In this stage, fertility often governs the patient's entire life; stress reaches a peak when invasive treatments can become exhausting, both physically and psychologically. During the treatment period patients can be overwhelmed with frustration, feeling trapped by the seemingly endless cycle of drugs, frequent doctor visits and odd medical lingo. Patients can feel a loss of control over their lives, with so much dictated by medical procedures. Most people also express feelings of isolation because of the treatments and what is required.
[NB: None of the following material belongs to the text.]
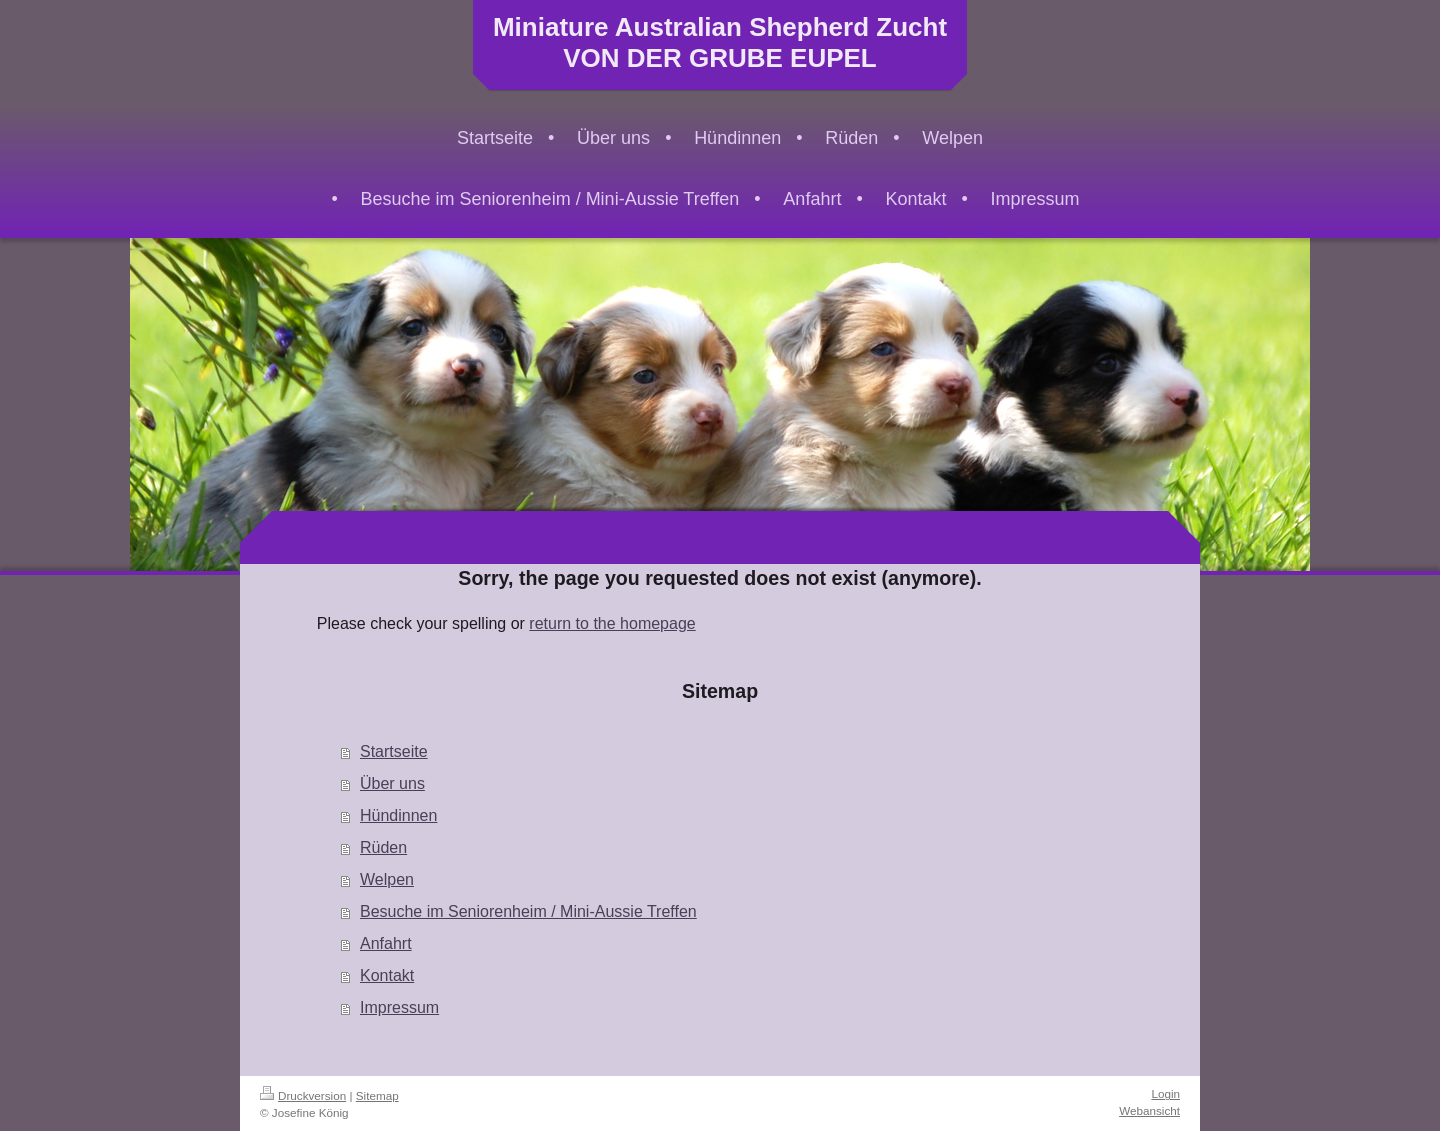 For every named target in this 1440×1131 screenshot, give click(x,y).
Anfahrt (386, 943)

During the treatment phase, people can experience extremely intense emotional highs and lows. When the treatment begins, most patients experience great hope of success and excitement. Couples can then feel disappointment, sadness or even depression if conception does not occur or the pregnancy is not sustained.
Many partners plan their lives so that they will begin a family at the time in their lives most appropriate for them. Many think that everything is possible if they work hard enough. Not being able to get pregnant is, for many, the first time they experience failure in the face of something beyond our control, regardless of how hard we try.
Like others, you may have used birth control for years, waiting until your careers were established and finances stable before starting a family.
The revelation that you are infertile withdraws these elements of control over your life. While in treatment, you may end up putting other important parts of your life on hold. You may postpone moving to a new house, changing jobs, continuing your education, or forming new relationships. And, the more things you give up, the less control you may feel over your life. Your life and your emotions may be dictated by the ups and downs of each treatment cycle and the optimism for success and the frustration of failure.
It is common for infertile couples to feel alone, and coping with the isolation can be very difficult. Despite good intentions, most people are not able to understand the complex feelings caused by infertility and fertility treatment. Comments such as "Just relax and you'll get pregnant," or "You can always adopt to have a baby of your own," can be very insensitive and painful. It is not uncommon for friendships and family relationships to change if those close to you cannot understand or empathize with you.
Feel free to let your family and friends know that you need is their support, not their advice. When people ask questions or make comments, turn this into an opportunity to explain your situation from your perspective.
Just by the nature of infertility, you may never know definitively what the core problem is or whether you are able to get pregnant. Therefore, the grief you are feeling does not always have a focus. There is ongoing hope that "it will happen this time." This state can suspend your emotions, creating an ongoing "hoping against hope" attitude, which can be very painful.
When a person dies, family and friends come together to grieve the loss; this helps in healing process. With infertility, in contrast, the loss is not always apparent to others. The loss can be a very private form of grief, and the couple can end up grieving alone.
Seek out support groups or experienced counselors who can often play a pivotal role in helping you manage your emotions and get back on track. This situation is certainly difficult and people react differently to crises based on their personal history, education and values. Hopefully, at the end of the process, you can be proud of yourself, knowing that you have done all that you could to succeed, even though the outcome may not be what you expected. You will have grown personally through this experience and will have become stronger in the process.